I simply attached it to our OCGRS newsletter as a link in my column and it will come out any day now. (Our newsletter goes out the first of the month.) Some groups have already reported receiving theirs.


----------



## smckently2020 (Sep 26, 2020)

Hi Todd,

I do not belong to an established Garden Railroad Club. I would definitely like to receive a newsletter. I was a longtime HO modeler and was introduced to G scale and garden railroading by Pete Eggink in Delaware in the early 2000's. I have just recently been putting a plan in a action to build a raised railroad. I have been attending the ECLSTS for years and did manage to build a G scale layout suspended around the walls of my man cave. Other attendees of the show in York, PA may remember the HighRails booth. I have been slowly acquiring a pretty good number of rolling stock and a few diesel locos over the years, hoping that they would someday actually run outside! I am a Reading Lines fan as my great grandfather was an engineer of camelbacks back in the early 20th century.
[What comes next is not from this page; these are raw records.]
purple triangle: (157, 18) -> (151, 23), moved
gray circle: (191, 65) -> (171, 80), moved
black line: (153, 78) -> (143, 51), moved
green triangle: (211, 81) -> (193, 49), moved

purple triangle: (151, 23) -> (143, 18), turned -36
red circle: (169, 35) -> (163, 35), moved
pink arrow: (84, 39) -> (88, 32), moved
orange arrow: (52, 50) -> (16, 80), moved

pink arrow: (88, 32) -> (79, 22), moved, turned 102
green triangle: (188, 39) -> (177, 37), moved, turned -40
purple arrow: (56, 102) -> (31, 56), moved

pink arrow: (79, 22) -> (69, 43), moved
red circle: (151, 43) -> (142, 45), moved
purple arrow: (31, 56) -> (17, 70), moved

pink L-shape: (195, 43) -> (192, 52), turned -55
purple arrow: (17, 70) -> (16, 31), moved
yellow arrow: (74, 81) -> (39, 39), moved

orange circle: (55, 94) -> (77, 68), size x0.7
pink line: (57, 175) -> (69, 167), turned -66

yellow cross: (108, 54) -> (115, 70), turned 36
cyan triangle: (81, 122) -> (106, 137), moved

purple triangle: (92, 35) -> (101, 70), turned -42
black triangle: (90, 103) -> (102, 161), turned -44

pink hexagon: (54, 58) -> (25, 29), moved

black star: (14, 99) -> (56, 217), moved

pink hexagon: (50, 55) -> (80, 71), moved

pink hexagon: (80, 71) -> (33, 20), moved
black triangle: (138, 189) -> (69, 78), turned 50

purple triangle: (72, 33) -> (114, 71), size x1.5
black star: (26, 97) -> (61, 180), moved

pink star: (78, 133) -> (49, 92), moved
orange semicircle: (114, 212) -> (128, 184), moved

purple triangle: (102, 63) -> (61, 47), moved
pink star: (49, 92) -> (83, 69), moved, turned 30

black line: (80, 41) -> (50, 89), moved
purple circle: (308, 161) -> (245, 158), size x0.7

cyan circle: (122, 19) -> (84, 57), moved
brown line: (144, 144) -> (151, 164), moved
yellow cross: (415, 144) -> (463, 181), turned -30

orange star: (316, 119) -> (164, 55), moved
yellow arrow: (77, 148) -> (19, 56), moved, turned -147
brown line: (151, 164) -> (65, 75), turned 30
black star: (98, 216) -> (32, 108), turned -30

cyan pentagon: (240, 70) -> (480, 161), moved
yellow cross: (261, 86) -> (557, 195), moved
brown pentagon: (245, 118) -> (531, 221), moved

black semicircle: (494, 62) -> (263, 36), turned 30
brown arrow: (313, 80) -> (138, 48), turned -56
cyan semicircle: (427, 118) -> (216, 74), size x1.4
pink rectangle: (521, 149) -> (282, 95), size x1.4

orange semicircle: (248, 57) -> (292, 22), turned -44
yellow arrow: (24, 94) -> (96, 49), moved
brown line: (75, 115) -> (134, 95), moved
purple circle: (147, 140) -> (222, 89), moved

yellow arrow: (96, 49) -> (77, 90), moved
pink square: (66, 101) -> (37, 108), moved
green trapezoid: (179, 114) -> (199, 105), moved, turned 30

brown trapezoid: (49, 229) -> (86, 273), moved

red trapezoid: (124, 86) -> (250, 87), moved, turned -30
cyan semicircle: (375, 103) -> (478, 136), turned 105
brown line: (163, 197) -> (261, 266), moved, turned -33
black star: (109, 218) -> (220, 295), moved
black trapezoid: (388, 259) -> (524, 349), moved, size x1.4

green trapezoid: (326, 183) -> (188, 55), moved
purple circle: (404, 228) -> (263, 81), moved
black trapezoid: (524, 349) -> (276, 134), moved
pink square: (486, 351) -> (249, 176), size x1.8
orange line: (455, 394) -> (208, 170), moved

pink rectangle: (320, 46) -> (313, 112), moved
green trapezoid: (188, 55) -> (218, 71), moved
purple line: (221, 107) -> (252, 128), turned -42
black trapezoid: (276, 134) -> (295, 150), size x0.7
I have been converting the locomotives to radio control using Revolution On-Board receivers, battery power, and Phoenix sound boards. I am in gratitude to several members of this forum for their generous and friendly advice and guidance. You have all helped me quietly achieve my hobby dreams! I'm looking forward to sharing my construction progress. 4x4 posts are getting installed in a couple of weeks.

Thanks,
Scott McKently


----------



## James Kuhns (Jan 12, 2008)

1. yes
3. yes


----------



## Tom Bowdler (Jan 3, 2008)

No, Yes, Yes
I hope this comes to pass to share what others are doing. It's a great idea!


----------



## Mike Csr (May 4, 2020)

Yes - FGRS
Yes
Yes


----------



## krs (Feb 29, 2008)

N/y/y


----------



## Greg Elmassian (Jan 3, 2008)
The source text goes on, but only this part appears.